While the litigation was going on, the MPCHS bought, in May this year, Plot No. 56-D in a CDA auction of commercial plots in Blue Area by offering the highest bid of Rs1.33 billion for it, paying Rs20 million on the spot as token money. It was obliged to pay the first instalment of Rs313.66 million of the remaining on June 28, 2012.
However, the MPCHS instead told CDA to adjust the payable cost of the plot against their pending claim. It also demanded allotment letter for and possession of the plot, along with the payment of balance amount of Rs16.37 million due to it on the basis of the five per cent rebate allowed by CDA on lump sum payment.
Documents available with Dawn regarding the issue, show that a meeting of the CDA Board held in August 2012 agreed that the issue be resolved in a pleasant way and asked its Member Finance to seek the opinion of CDA Legal Adviser whether the request of MPCHS could be met.
An officer of the CDA, requesting anonymity, said that the practice in the past had been that plots sold through auction cannot be adjusted against pending amount.
In the opinion of the former General Secretary of Islamabad District Bar Association, Riasat Ali Azad, MPCHS is legally bound to pay the amount of the plot in accordance with the bond a bidder submits on winning an auction.
“If the court gives a verdict in its (MPCHS) favour, the CDA can return the amount to the society,” he said.
“Since the MPCHS has no claim against the plot in question, the CDA should cancel the deal and confiscate the advance money it paid. Simultaneously, the CDA should submit a bond/assurance in the court that if society wins its case in the court it will pay back the amount, and seek the vacation of the stay,” he added.

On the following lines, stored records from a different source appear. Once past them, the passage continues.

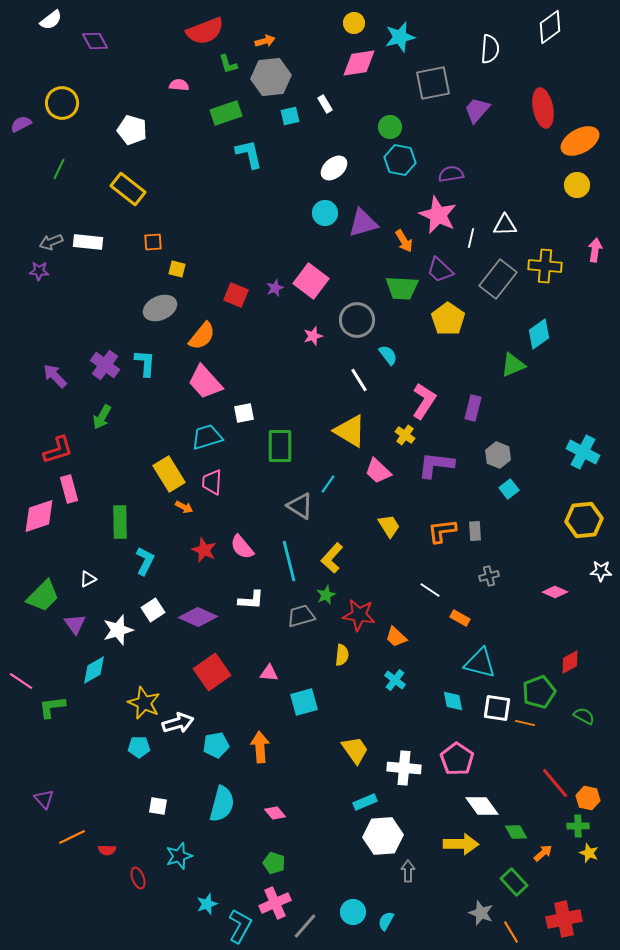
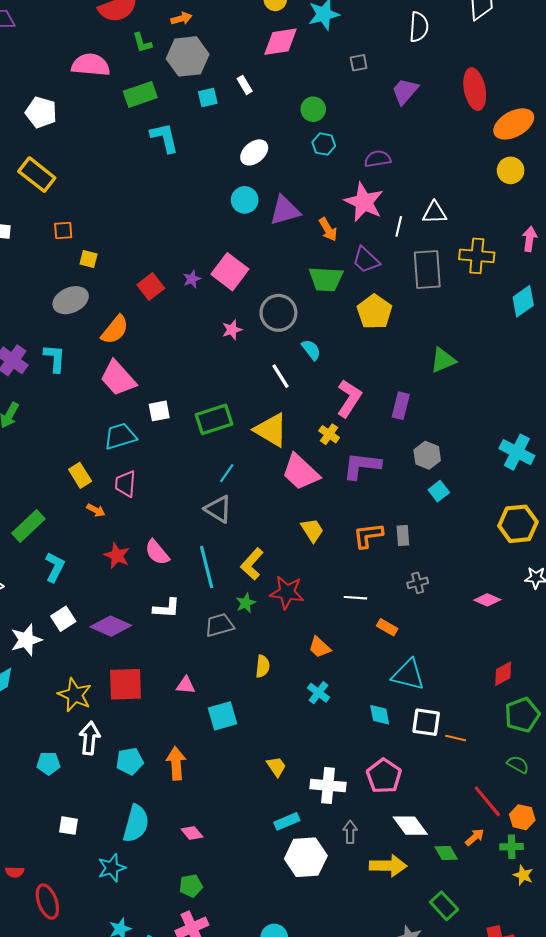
gray square: (433, 83) -> (359, 63), size x0.5
pink semicircle: (179, 85) -> (91, 65), size x1.8
cyan hexagon: (400, 160) -> (324, 144), size x0.7
gray rectangle: (498, 279) -> (427, 270), turned -42
red square: (236, 295) -> (151, 286), turned 30
cyan diamond: (539, 334) -> (523, 301), moved
green rectangle: (280, 446) -> (214, 419), moved, turned 72
pink trapezoid: (378, 471) -> (301, 472), size x1.4
yellow rectangle: (169, 474) -> (80, 475), size x0.7
cyan line: (328, 484) -> (227, 473), moved
green rectangle: (120, 522) -> (28, 526), turned 48
white line: (430, 590) -> (355, 598), turned -30
red star: (359, 615) -> (287, 592), moved
red square: (212, 672) -> (125, 684), turned 33
green pentagon: (539, 692) -> (522, 715), moved
yellow star: (144, 703) -> (75, 695), moved
green semicircle: (584, 716) -> (518, 764), moved
white arrow: (178, 723) -> (90, 738), turned -68
yellow trapezoid: (355, 750) -> (276, 767), size x0.7
orange arrow: (543, 853) -> (475, 837), moved
cyan star: (179, 856) -> (112, 868), moved
green pentagon: (274, 863) -> (191, 886), turned -30
gray arrow: (408, 871) -> (350, 832), moved
red ellipse: (138, 878) -> (47, 902), size x1.5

Anwar Khan, an affected person of the Northern Strip project and one of the petitioners in the case, lamented that the CDA appeared reluctant to pay compensation “just because we (the victims) are weak”.
“If the CDA settles the matter the way the society wants, we will get nothing,” he said.
Faisal Malik said his uncle had paid Rs7.2 million for a plot in Northern Strip that he won in a CDA ballot. “But the CDA cannot hand over the plots to buyers because of the court's stay order. We need a resolution of the issue,” he said.
But the only assurance the CDA spokesman Ramzan Sajid could offer to all litigants was that “the CDA will adopt lawful procedure to resolve the issue”.